***** Data extract *****
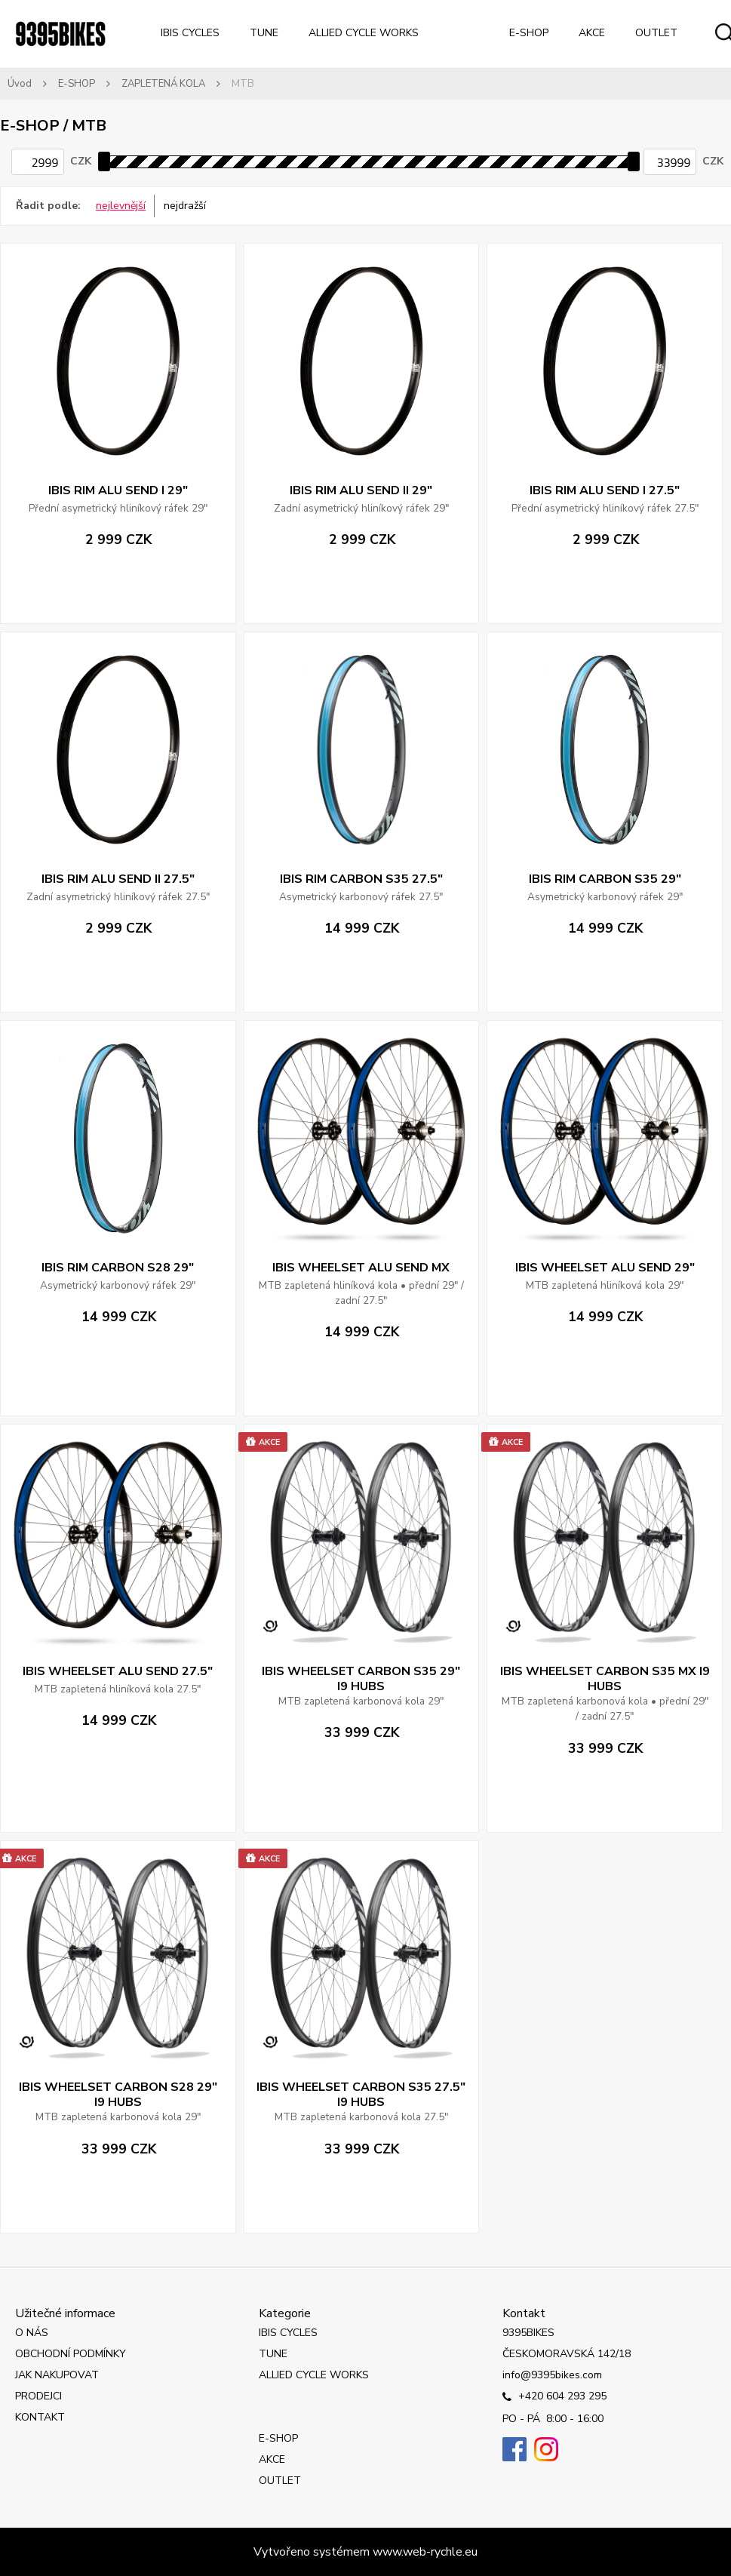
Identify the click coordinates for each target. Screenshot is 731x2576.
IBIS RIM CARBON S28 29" (117, 1267)
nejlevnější (121, 205)
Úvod (20, 84)
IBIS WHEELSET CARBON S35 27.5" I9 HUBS (360, 2095)
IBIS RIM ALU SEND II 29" (361, 490)
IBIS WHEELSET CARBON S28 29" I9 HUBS (118, 2095)
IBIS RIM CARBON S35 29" (605, 879)
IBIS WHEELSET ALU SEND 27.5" (118, 1671)
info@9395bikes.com (552, 2375)
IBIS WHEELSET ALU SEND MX (361, 1267)
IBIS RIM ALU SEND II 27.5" (118, 879)
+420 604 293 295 (554, 2397)
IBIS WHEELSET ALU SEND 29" (605, 1267)
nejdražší (185, 205)
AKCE (592, 33)
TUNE (264, 33)
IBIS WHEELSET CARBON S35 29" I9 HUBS (361, 1679)
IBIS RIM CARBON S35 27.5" (361, 879)
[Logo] (60, 34)
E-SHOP (528, 33)
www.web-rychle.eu (425, 2552)
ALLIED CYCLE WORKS (364, 33)
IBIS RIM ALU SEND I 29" (118, 490)
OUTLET (656, 33)
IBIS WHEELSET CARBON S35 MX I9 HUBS (605, 1679)
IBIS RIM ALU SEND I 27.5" (605, 490)
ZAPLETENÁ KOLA (163, 84)
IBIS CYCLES (190, 33)
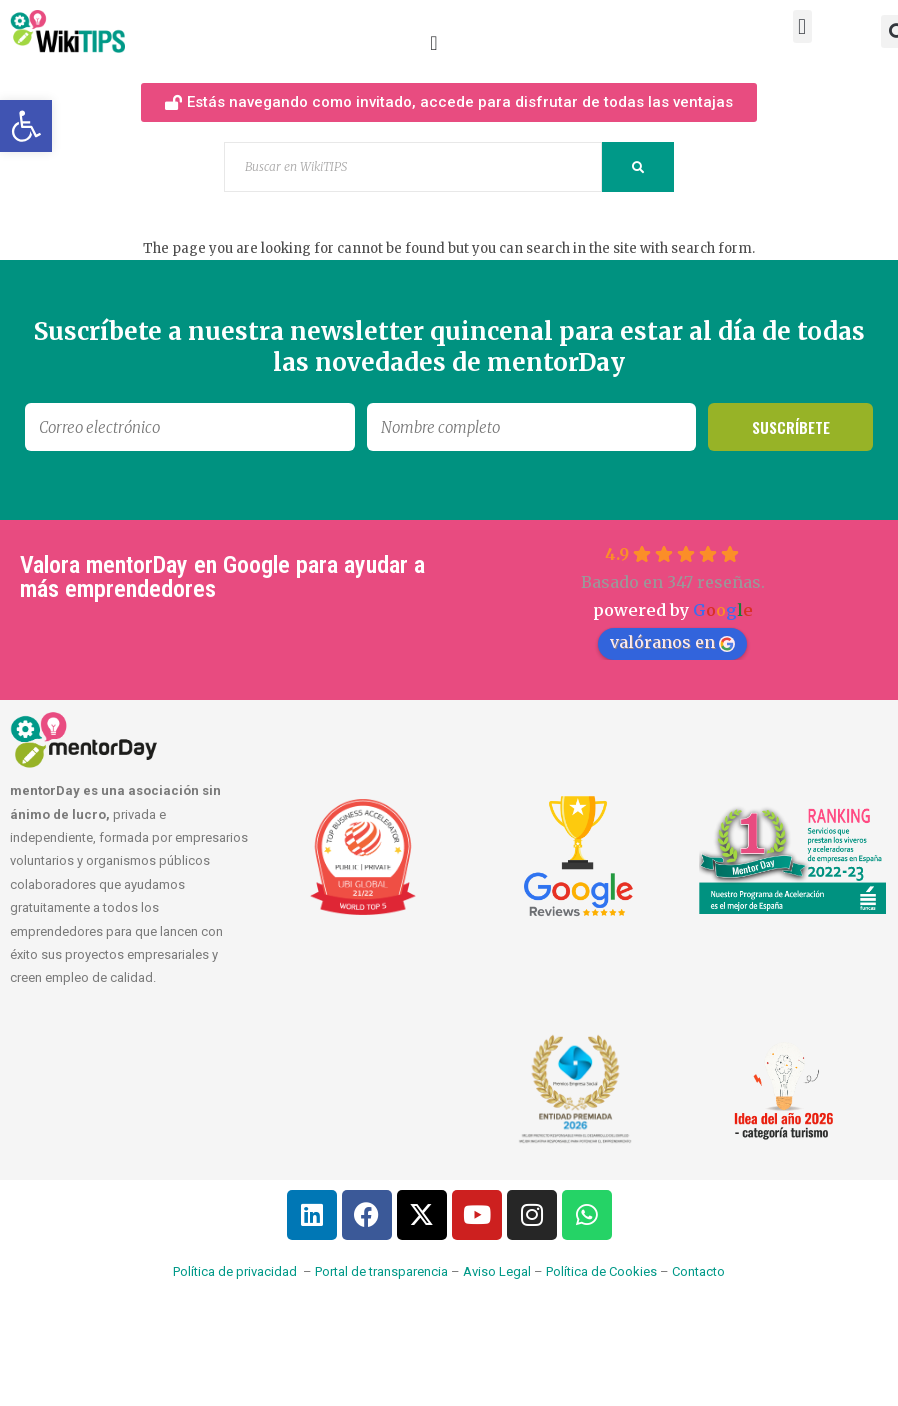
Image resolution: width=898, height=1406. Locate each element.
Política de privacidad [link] (235, 1271)
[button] (802, 26)
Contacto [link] (698, 1271)
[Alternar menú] (433, 43)
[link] (26, 126)
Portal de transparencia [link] (381, 1271)
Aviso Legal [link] (497, 1271)
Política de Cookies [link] (601, 1271)
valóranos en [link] (672, 642)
*****
Where the data above reaches the line holding "IBIS WHEELSET CARBON S28", begin printing, and stop after the line holding "IBIS WHEELSET CARBON S35 MX". Each line must be reproduced exactly, with nothing else added.

• **Completed task**
IBIS WHEELSET CARBON S28 29" I9 HUBS (118, 2095)
IBIS RIM CARBON S35 29" (605, 879)
IBIS WHEELSET ALU SEND 27.5" (118, 1671)
info@9395bikes.com (552, 2375)
IBIS WHEELSET ALU SEND MX (361, 1267)
IBIS RIM ALU SEND II 27.5" (118, 879)
+420 604 293 295 (554, 2397)
IBIS WHEELSET ALU SEND 29" (605, 1267)
nejdražší (185, 205)
AKCE (592, 33)
TUNE (264, 33)
IBIS WHEELSET CARBON S35 29" I9 HUBS (361, 1679)
IBIS RIM CARBON S35 27.5" (361, 879)
[Logo] (60, 34)
E-SHOP (528, 33)
www.web-rychle.eu (425, 2552)
ALLIED CYCLE WORKS (364, 33)
IBIS RIM ALU SEND I 29" (118, 490)
OUTLET (656, 33)
IBIS WHEELSET CARBON S35 MX I9 HUBS (605, 1679)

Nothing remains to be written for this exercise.